Japanese Yen: Japan Steps In to Support Weakening Yen Against Dollar

Japan Yen vs Dollar
Japanese Yen: Japan stepped in to support the yen after it hit its lowest point against the dollar in decades on Monday, according to individuals familiar with the situation.

The yen has been on a downward trend against the dollar throughout the year, largely due to growing uncertainty among traders regarding the timing of U.S. interest rate cuts.

On Monday, the yen weakened to approximately 160 per dollar before rebounding to around 155 per dollar after Japanese authorities initiated yen purchases and dollar sales, as reported by these individuals.

While Japanese officials did not formally acknowledge the intervention, Masato Kanda, the top currency official at the finance ministry, hinted at it, expressing concerns about the negative impacts of volatile currency movements on the national economy.

Kanda also stated that the government would continue to address such erratic currency fluctuations.

This intervention follows weeks of speculation among traders that Tokyo would take steps to support its struggling currency. Despite a bullish trend in Japanese stocks and overall economic improvement in the country, the yen has failed to gain traction, prompting concerns among traders.

Alvin Tan, head of Asia foreign-exchange strategy at RBC Capital Markets, believes that Japan is likely to intervene in the currency market again this year, especially with expectations of sustained high U.S. interest rates. He predicts ongoing tension between Tokyo’s intervention efforts and market forces.

The yen’s decline underscores the significant influence of U.S. interest rates on foreign currencies. Although few traders anticipate the Federal Reserve raising interest rates this year, the delay of anticipated rate cuts has contributed to the yen’s depreciation.

Japan’s historically low interest rates leave its currency susceptible to shifts in U.S. rate expectations.
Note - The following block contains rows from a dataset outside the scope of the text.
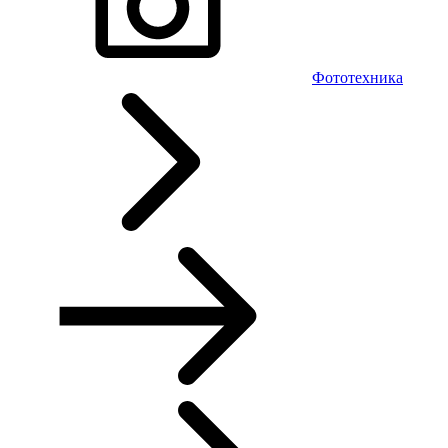
Фототехника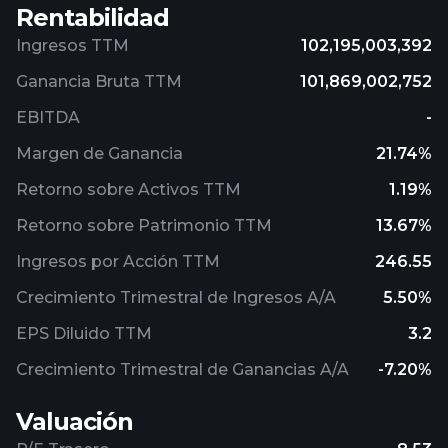
Rentabilidad
Ingresos TTM
102,195,003,392
Ganancia Bruta TTM
101,869,002,752
EBITDA
-
Margen de Ganancia
21.74%
Retorno sobre Activos TTM
1.19%
Retorno sobre Patrimonio TTM
13.67%
Ingresos por Acción TTM
246.55
Crecimiento Trimestral de Ingresos A/A
5.50%
EPS Diluido TTM
3.2
Crecimiento Trimestral de Ganancias A/A
-7.20%
Valuación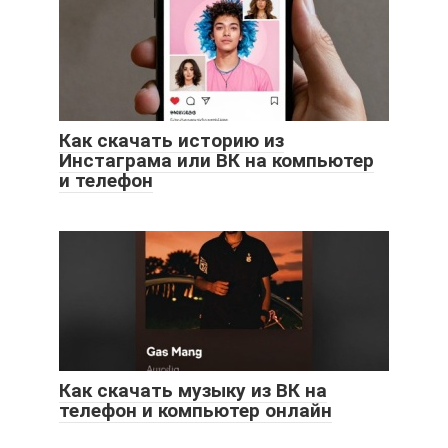
Как скачать историю из
Инстаграма или ВК на компьютер
и телефон
Как скачать музыку из ВК на
телефон и компьютер онлайн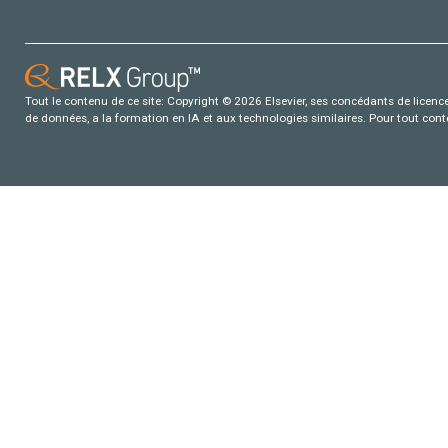
Tout le contenu de ce site: Copyright © 2026 Elsevier, ses concédants de licence e
de données, a la formation en IA et aux technologies similaires. Pour tout con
The yen has long been subject to “carry trades,” where traders borrow in low-interest-rate currencies and invest in higher-yielding assets elsewhere.

While Japan has gradually shifted away from ultra-loose monetary policies, becoming the last major central bank to abandon negative interest rates in March, the yen has continued to weaken against the dollar.

Despite expectations for yen strengthening, the currency has depreciated by over 9% against the dollar this year, prompting increased bets against its appreciation.

The yen experienced a sharp decline last Friday following the Bank of Japan’s decision to maintain its interest rate target, disappointing traders who had hoped for indications of future rate increases.

Japan’s last official attempt to bolster the yen against the dollar was in October 2022 when the Ministry of Finance announced it had purchased yen worth approximately $41.1 billion at the time’s exchange rate.

The intervention coincided with a public holiday in Japan on Monday, leading to reduced trading volumes.